The show was iconic often being referred to in music, other TV shows and parodies. In fact, a medic during the Vietnam War was called “Ben Casey” and the side-buttoning jacket used by many Australian doctors, pharmacists and dentists was often called a “Ben Casey”.
The show did have a rival competing for ratings – another medical drama, Dr Kildare. It would seem, actor Vince Edwards did not like the competition and in particular its star, Richard Chamberlain. He was reported as having thrown ice cream at his nemesis.
3 March 1966: Two notable co-stars die on the same day
March 1966 also saw the deaths of two actors, Alice Pearce and William Frawley.
People would remember Pearce as Gladys Kravitz, the nosey neighbour from Bewitched. She was also in the Broadway musical and later film adaptation of On the Town with Gene Kelly and Frank Sinatra.
Pearce died of ovarian cancer, an illness she kept undisclosed throughout here stint on Bewitched, though her rapid weight loss closer to the end would have not gone unnoticed. She was 48.
On the same day, while walking home after a movie, 79 year-old William Frawley had a heart attack and died. Although he had more than a hundred movie credits to his name, Frawley will always be remembered for his role in I Love Lucy and perhaps also My Three sons.
In I Love Lucy, he played Fred Mertz the landlord. The show ran from 1951 to 1957. The characters he and on screen wife, Viviane Vance, played were successful enough to warrant a spin-off. Unfortunately in real life, Frawley and Vance disliked each other and the opportunity was gone.
In 1960, William Frawley joined the cast of My Three Sons featuring Fred MacMurray. He played the role of the live-in-grandfather, “Bub” O’Casey. The show was a big success running for twelve years, but ill health restricted Frawley to the first five. He was written out of the show in the later part of 1965 making way for William Demarest to play his brother, Charlie.
Music, Movies & Books
March 1966 in music: Patriotism reins with The Ballad of the Green Berets
Dominating the US charts in March 1966 was a song about the elite special force, the Green Berets. The heroic lyrics written by Staff Sergeant Barry Sadler and Robin Moore and recorded by Sadler were timely with the goings-on in Vietnam. The song would remain at Number One for several weeks and later rated as the song of 1966.

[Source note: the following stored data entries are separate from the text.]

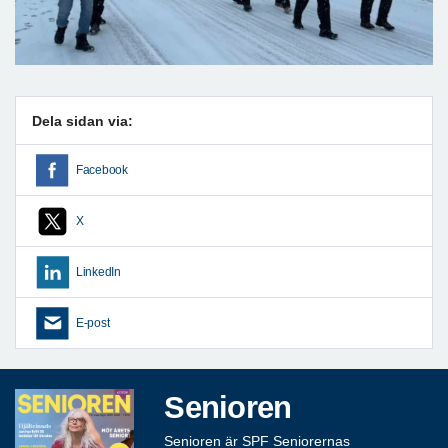
Dela sidan via:
Facebook
X
LinkedIn
E-post
Senioren
Senioren är SPF Seniorernas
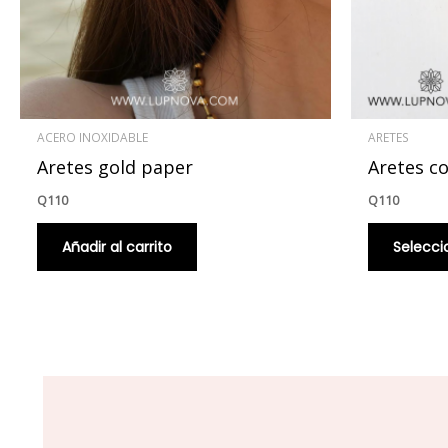
ACERO INOXIDABLE
ARETES
Aretes gold paper
Aretes co
Q
110
Q
110
Añadir al carrito
Selecci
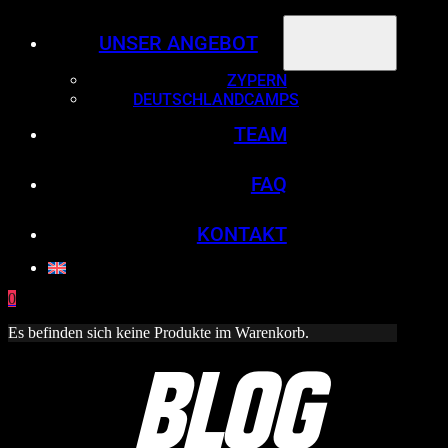
UNSER ANGEBOT
ZYPERN
DEUTSCHLANDCAMPS
TEAM
FAQ
KONTAKT
0
Es befinden sich keine Produkte im Warenkorb.
Blog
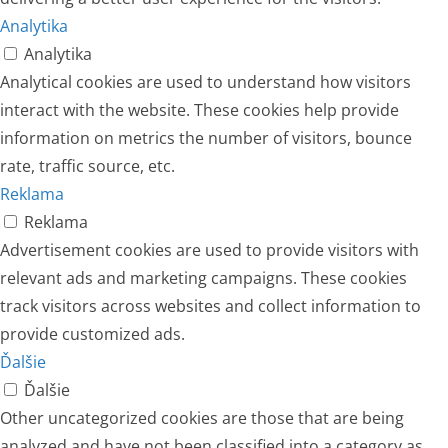
Analytika
Analytika
Analytical cookies are used to understand how visitors
interact with the website. These cookies help provide
information on metrics the number of visitors, bounce
rate, traffic source, etc.
Reklama
Reklama
Advertisement cookies are used to provide visitors with
relevant ads and marketing campaigns. These cookies
track visitors across websites and collect information to
provide customized ads.
Ďalšie
Ďalšie
Other uncategorized cookies are those that are being
analyzed and have not been classified into a category as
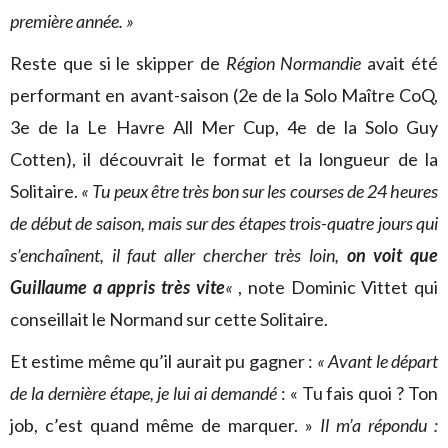
première année. »
Reste que si le skipper de
Région Normandie
avait été
performant en avant-saison (2e de la Solo Maître CoQ,
3e de la Le Havre All Mer Cup, 4e de la Solo Guy
Cotten), il découvrait le format et la longueur de la
Solitaire.
« Tu peux être très bon sur les courses de 24 heures
de début de saison, mais sur des étapes trois-quatre jours qui
s’enchaînent, il faut aller chercher très loin,
on voit que
Guillaume a appris très vite
«
, note Dominic Vittet qui
conseillait le Normand sur cette Solitaire.
Et estime même qu’il aurait pu gagner :
« Avant le départ
de la dernière étape, je lui ai demandé
: « Tu fais quoi ? Ton
job, c’est quand même de marquer. »
Il m’a répondu :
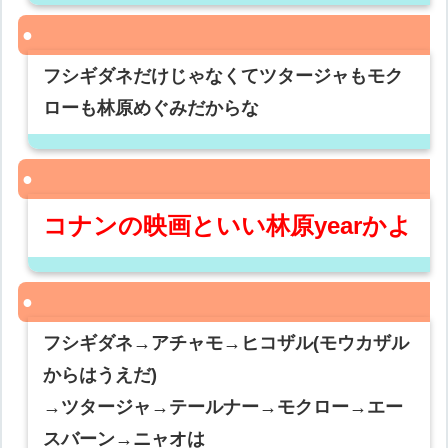
フシギダネだけじゃなくてツタージャもモク
ローも林原めぐみだからな
コナンの映画といい林原yearかよ
フシギダネ→アチャモ→ヒコザル(モウカザル
からはうえだ)
→ツタージャ→テールナー→モクロー→エー
スバーン→ニャオは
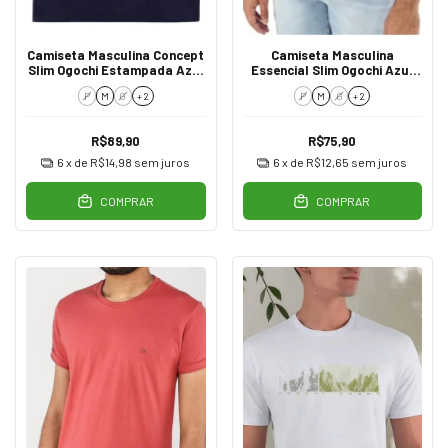
Camiseta Masculina Concept
Camiseta Masculina
Slim Ogochi Estampada Azul
Essencial Slim Ogochi Azul
0004
Grisaceo 3922
P
M
G
+ 2
P
M
G
+ 2
R$89,90
R$75,90
6
x de
R$14,98
sem juros
6
x de
R$12,65
sem juros
COMPRAR
COMPRAR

Meanwhile in the UK and elsewhere, The Who’s My Generation along with Nancy Sinatra’s These Boots Are Made for Walkin’, Mind Bender’s Groovy Kind of Love and the Walker Brother’s The Sun Ain’t Gonna Shine Anymore dominated the charts.
March 1966 in books: The Source Challenged by Valley of the Dolls
James Michner’s The Source, which we mentioned last month, was still on the top of the New York Best Sellers List in March 1966, but making a challenge was Valley of the Dolls by Jacqueline Susann. Michner would hang on to the top until the beginning of May before the eventual Book of the Year would topple it.
March 1966 in movies: No real blockbusters to rival Doctor Zhivago
On several occasions the popularity of Doctor Zhivago looked like waning bu the movie would bounce right back in the box office. Two movies that did give it a go were The Group and Johnny Reno.
Candice Bergen led the cast in The Group, the story of eight young women in the 1930s who met in college and reunited before the war only to discover the real world did not include the hopes and dreams they had.
Jane Russell and Dana Andrews starred in the low budget western, Johnny Reno. It was never going to do much, but pickings were slim in March 1966.